Awesome! Guitar center needs a little comp., and Pensacola needs another place to shop for guitars. I assume you will also have amps and pedals, etc. ?


----------



## AUBuilder (Sep 27, 2007)

You mention wanting to learn, do you have anyone on staff offering lessons? I have been messing around off and on for a few years and would like to get better.


----------



## Chris Couture (Sep 26, 2007)

> *BudYsr (11/8/2009)*Awesome! Guitar center needs a little comp., and Pensacola needs another place to shop for guitars. I assume you will also have amps and pedals, etc. ?

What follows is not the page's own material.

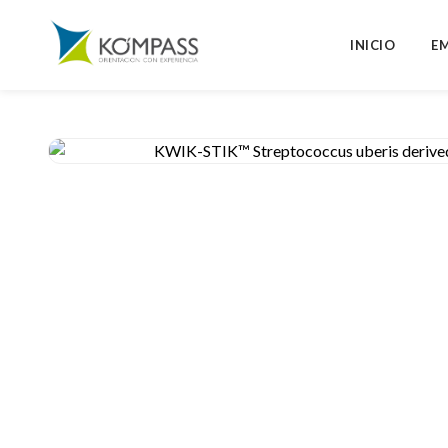
INICIO
E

Amps, Pedals, Strings, Picks, Cords... you name it, we will have it. We will be a one stop shop and already have the most knowledgeable staff in the area so give us time to get everything in stock but come visit us today and grow with us!


----------



## Chris Couture (Sep 26, 2007)

> *AUBuilder (11/8/2009)*You mention wanting to learn, do you have anyone on staff offering lessons? I have been messing around off and on for a few years and would like to get better.




We are currently working on this.


----------



## AUBuilder (Sep 27, 2007)

> *Chris Couture (11/8/2009)*
> 
> 
> > *AUBuilder (11/8/2009)*You mention wanting to learn, do you have anyone on staff offering lessons? I have been messing around off and on for a few years and would like to get better.
> ...


Let me know when you get it worked out. Definetly something I'm looking to do.


----------



## Clay-Doh (Oct 2, 2007)

Dang Chris, just ordered a dunlop pyrex slide on ebay. Ill stop in somertime and check out the store!


----------



## Realtor (Oct 1, 2007)

:banghead

Just bought a complete PA system for the Vault. I'll be dropping in though.


----------



## surfstryker (Sep 28, 2007)

I went by there today, its a really nice store with quality guitars. Very helpful staff (I cant remember his name) My b-day 's coming up, might have to up-grade guitar.


----------



## Rooster21 (Oct 27, 2009)

Do you have one that comes with a PFF Flag?


----------